Open fititnt opened 3 years ago
Maybe this
hdpcli --export-to-hxl-json-processing-specs tests/hxl-processing-specs/hxl-processing-specs-test-01.hdp.yml
and an file like this
- hsilo: "test1"
hrecipe:
- id: recipe1
source:
- iri: https://docs.google.com/spreadsheets/d/12k4BWqq5c3mV9ihQscPIwtuDa_QRB-iFohO7dXSSptI/edit#gid=0
filters:
- filter: with_columns
with_columns: "#vocab+id+v_iso6393_3letter,#vocab+code+v_6391,#vocab+name"
- filter: without_rows
without_rows: "#vocab+code+v_6391="
could be a good starting point. But form my experience with Ansible (and very, very large Ansible playbooks) we could do from start allow parsing several YAML files at once and just output all the json specs line by line.
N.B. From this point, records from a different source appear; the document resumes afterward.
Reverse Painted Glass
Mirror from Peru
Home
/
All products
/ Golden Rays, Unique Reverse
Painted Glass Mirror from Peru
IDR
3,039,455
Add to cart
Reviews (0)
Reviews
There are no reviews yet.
But the come to this point, the hdpcli needs to implement some way to at least concatenate more than one YAML file. (the part about include_file options may be something for later).
This is the yaml file (there is some extra markup, but ignore for now).
---
- hsilo:
name: "test1"
desc: from https://docs.google.com/presentation/d/17vXOnq2atIDnrODGLs36P1EaUvT-vXPjsc2I1q1Qc50/
hrecipe:
- id: example-processing-with-a-JSON-spec
iri_example:
- iri: https://data.humdata.org/dataset/yemen-humanitarian-needs-overview
sheet_index: 1
recipe:
- filter: count
patterns: "adm1+name,adm1+code"
aggregators:
- "sum(population) as Population#population"
- filter: clean_data
number: "population"
number_format: .0f
This is the json spec result
{
"input": "https://data.humdata.org/dataset/yemen-humanitarian-needs-overview",
"recipe": [
{
"aggregators": [
"sum(population) as Population#population"
],
"filter": "count",
"patterns": "adm1+name,adm1+code"
},
{
"filter": "clean_data",
"number": "population",
"number_format": ".0f"
}
],
"sheet_index": 1
}
ERROR (hxl.io): Skipping column(s) with malformed hashtag specs: #
Gov,Gov Pcode,Population
#adm1+name,#adm1+code,#population
Abyan,YE12,618892
Ad Dali',YE30,818507
Aden,YE24,1053455
Al Bayda,YE14,795107
Al Hodeidah,YE18,2996334
Al Jawf,YE16,633596
Al Maharah,YE28,175606
Al Mahwit,YE27,770920
Amran,YE29,1221908
Dhamar,YE20,2194159
Hadramawt,YE19,1551347
Hajjah,YE17,2630678
Ibb,YE11,3143818
Lahj,YE25,1076296
Ma'rib,YE26,1086663
Raymah,YE31,562930
Sa'dah,YE22,934201
Sana'a,YE23,1370798
Sana'a City,YE13,3296342
Shabwah,YE21,676408
Socotra,YE32,69004
Ta'iz,YE15,3104579
And actually, redirecting to command line hxlspec actually worked. Just a quick warning, but worked!
Version: 4.22
We need some way to make 'inline' data tables that could work an some way to test if an HXL Data processing specs is working (and needs to work offline).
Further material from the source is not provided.